Golding turned the idea upside down

The Inheritors portrays a family of Neanderthals who are not simply peaceful, but have a curiously advanced relationship with their natural environment and their bodies. Golding insists that, if not telepathic, the Neanderthals certainly seem to have compensated for their lack of communication skills with an ability to “picture” what the other person is thinking. Whether this is accomplished via some extra sensory capability, or is merely a heightened form of deciphering body language is debatable, but the overall effect is one of remarkable fictive credibility.

Furthermore, the Neanderthals don’t seem to suffer from any Cartesian delusions regarding a body-mind separation. Their legs and arms possess a life of their own, and they accept their bodies as marvelous mechanisms, much more lively and vital than we as modern human beings perceive them to be:

“Lok’s feet were clever. They saw. They threw him round the displayed roots of the beeches, leapt when a puddle of water lay across the trail.”

Golding’s brilliant use of the third person here accomplishes something truly astonishing: without anthropomorphizing another way of life, he insists on the possibility of partial empathy with the near-human “other” using language.

Golding is playing a game with the reader through such a portrayal.
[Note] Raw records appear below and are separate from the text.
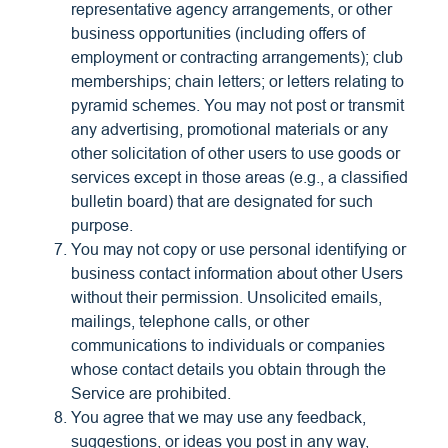
representative agency arrangements, or other
business opportunities (including offers of
employment or contracting arrangements); club
memberships; chain letters; or letters relating to
pyramid schemes. You may not post or transmit
any advertising, promotional materials or any
other solicitation of other users to use goods or
services except in those areas (e.g., a classified
bulletin board) that are designated for such
purpose.
You may not copy or use personal identifying or
business contact information about other Users
without their permission. Unsolicited emails,
mailings, telephone calls, or other
communications to individuals or companies
whose contact details you obtain through the
Service are prohibited.
You agree that we may use any feedback,
suggestions, or ideas you post in any way,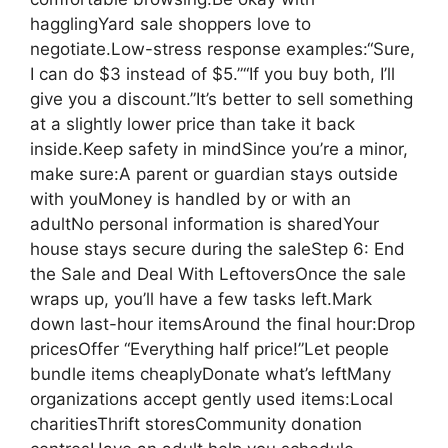
hagglingYard sale shoppers love to
negotiate.Low-stress response examples:“Sure,
I can do $3 instead of $5.”“If you buy both, I’ll
give you a discount.”It’s better to sell something
at a slightly lower price than take it back
inside.Keep safety in mindSince you’re a minor,
make sure:A parent or guardian stays outside
with youMoney is handled by or with an
adultNo personal information is sharedYour
house stays secure during the saleStep 6: End
the Sale and Deal With LeftoversOnce the sale
wraps up, you’ll have a few tasks left.Mark
down last-hour itemsAround the final hour:Drop
pricesOffer “Everything half price!”Let people
bundle items cheaplyDonate what’s leftMany
organizations accept gently used items:Local
charitiesThrift storesCommunity donation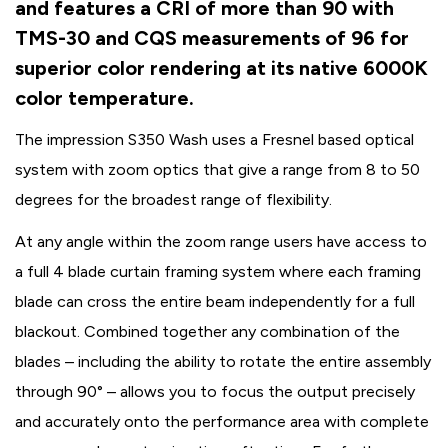
and features a CRI of more than 90 with
TMS-30 and CQS measurements of 96 for
superior color rendering at its native 6000K
color temperature.
The impression S350 Wash uses a Fresnel based optical
system with zoom optics that give a range from 8 to 50
degrees for the broadest range of flexibility.
At any angle within the zoom range users have access to
a full 4 blade curtain framing system where each framing
blade can cross the entire beam independently for a full
blackout. Combined together any combination of the
blades – including the ability to rotate the entire assembly
through 90° – allows you to focus the output precisely
and accurately onto the performance area with complete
He is essentially saying that our convenient and instrumental demarcations of “superior” and “inferior” intellect suffer from a myopic vision concerning what is “proper” to human progress and what isn’t. Fellow feeling and community, two values we try and uphold even today as decent human beings, are shown to be far more nurturing, uninhibited and holistic in a prehistoric culture than in modern society.

This, however, comes with a price: the essentially mild mannered but hardy Neanderthals, in encountering their first human tribe, do not have any vocabulary to engage with a force of nature that seems to define itself on how much it can transform the environment around them, and how vigorously and violently it can express incipient and contradictory desires. Confused and hurt, Homo neanderthalensis is no match for these strange creatures, largely because the Neanderthal’s inherent instinct is to trust, when he should flee or fight. Golding’s sinister question is, put simply: at what cost intelligence, and intellect?
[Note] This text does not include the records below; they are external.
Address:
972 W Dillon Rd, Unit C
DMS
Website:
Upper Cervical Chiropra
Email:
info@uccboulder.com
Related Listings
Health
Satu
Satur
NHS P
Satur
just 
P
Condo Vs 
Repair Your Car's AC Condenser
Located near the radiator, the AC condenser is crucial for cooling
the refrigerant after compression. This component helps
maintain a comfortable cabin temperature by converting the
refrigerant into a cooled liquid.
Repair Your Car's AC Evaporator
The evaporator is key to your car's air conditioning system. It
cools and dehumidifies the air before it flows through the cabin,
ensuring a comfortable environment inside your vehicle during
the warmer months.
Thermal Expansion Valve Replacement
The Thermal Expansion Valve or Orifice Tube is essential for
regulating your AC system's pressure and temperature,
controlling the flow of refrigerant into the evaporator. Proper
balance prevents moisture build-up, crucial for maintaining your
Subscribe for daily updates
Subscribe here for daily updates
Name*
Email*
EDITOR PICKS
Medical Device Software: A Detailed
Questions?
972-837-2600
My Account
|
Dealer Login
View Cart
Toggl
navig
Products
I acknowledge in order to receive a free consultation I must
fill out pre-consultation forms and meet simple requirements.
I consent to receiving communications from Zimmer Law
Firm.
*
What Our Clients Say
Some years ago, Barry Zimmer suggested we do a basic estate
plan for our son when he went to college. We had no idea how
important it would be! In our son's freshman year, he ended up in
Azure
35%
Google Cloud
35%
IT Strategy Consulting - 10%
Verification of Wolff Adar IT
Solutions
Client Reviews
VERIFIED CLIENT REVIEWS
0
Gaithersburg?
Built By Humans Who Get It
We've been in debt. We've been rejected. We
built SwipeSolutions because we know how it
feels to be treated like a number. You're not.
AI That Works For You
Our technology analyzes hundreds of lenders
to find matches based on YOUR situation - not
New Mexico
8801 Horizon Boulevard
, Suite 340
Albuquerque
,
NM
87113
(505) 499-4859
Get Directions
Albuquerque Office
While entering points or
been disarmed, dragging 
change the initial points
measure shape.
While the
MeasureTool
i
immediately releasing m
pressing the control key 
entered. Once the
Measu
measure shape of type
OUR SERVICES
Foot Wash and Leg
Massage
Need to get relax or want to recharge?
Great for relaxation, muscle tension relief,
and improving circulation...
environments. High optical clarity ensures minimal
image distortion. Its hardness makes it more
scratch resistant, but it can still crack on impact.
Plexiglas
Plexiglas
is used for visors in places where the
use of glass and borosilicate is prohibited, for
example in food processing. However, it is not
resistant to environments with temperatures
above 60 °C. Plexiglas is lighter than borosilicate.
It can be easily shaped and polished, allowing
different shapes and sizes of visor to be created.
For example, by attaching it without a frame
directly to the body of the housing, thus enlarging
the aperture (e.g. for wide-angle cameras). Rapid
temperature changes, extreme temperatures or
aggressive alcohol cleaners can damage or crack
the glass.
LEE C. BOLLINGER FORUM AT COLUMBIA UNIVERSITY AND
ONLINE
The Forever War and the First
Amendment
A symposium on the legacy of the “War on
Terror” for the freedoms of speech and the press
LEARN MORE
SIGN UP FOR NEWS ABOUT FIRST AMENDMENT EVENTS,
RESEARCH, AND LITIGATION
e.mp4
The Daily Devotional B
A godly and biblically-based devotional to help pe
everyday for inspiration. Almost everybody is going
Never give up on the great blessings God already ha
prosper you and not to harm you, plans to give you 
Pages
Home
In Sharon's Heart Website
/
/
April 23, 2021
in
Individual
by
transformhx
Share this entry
The Inheritors is a superb example of what rigorous speculation and a sympathetic portrayal of the “other” can achieve through literature. It is a staggering synthesis of research and imagination, that often goes overlooked in favor of some of his less speculative works. With the profoundly impactful discovery in Israel, now seems to be as good a time as any to revisit this classic. Bear in mind, however, that Golding is merely one author of a handful who have written speculative fiction and won the Nobel prize: Hesse’s The Glass Bead Game, Lessing’s Shikasta, José Saramago’s Blindness, and Ishiguro’s Never Let Me Go are other SF gems sure to stimulate thought and delight in equal measure.